[[ Exercise material open ]]

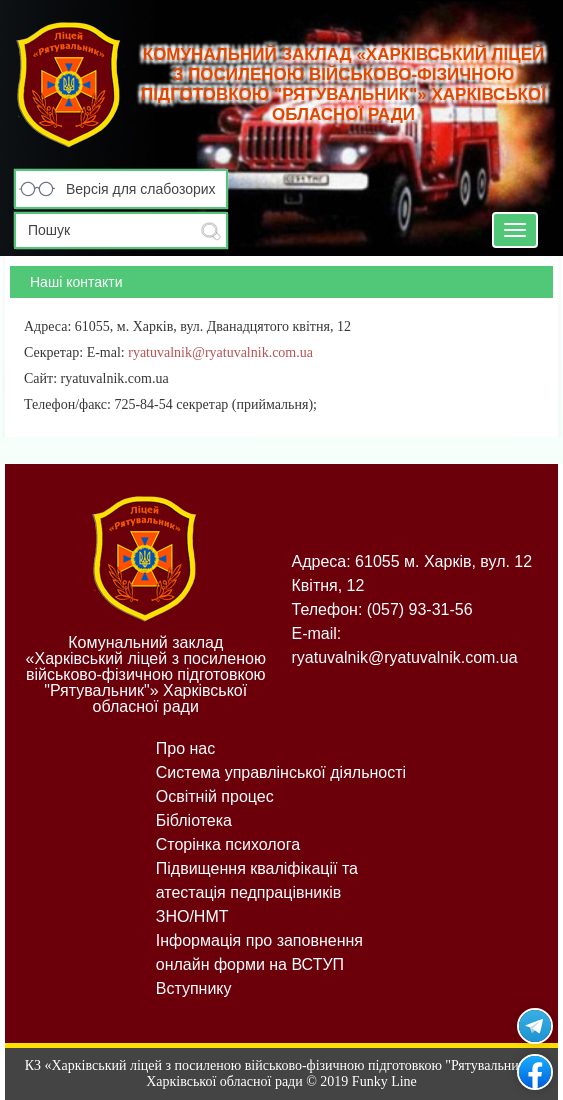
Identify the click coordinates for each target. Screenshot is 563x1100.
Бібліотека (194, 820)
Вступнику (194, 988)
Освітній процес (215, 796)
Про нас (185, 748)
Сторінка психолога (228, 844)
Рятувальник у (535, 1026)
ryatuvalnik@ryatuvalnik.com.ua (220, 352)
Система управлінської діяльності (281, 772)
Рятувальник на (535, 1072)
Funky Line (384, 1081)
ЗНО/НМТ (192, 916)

[[ Exercise material closed ]]

> Requirement
Beginning at the line that holds "Система управлінської діяльності (281, 772)", copy every line through the end of the entries exactly as given, and only those lines.

> Solved exercise
Система управлінської діяльності (281, 772)
Рятувальник на (535, 1072)
Funky Line (384, 1081)
ЗНО/НМТ (192, 916)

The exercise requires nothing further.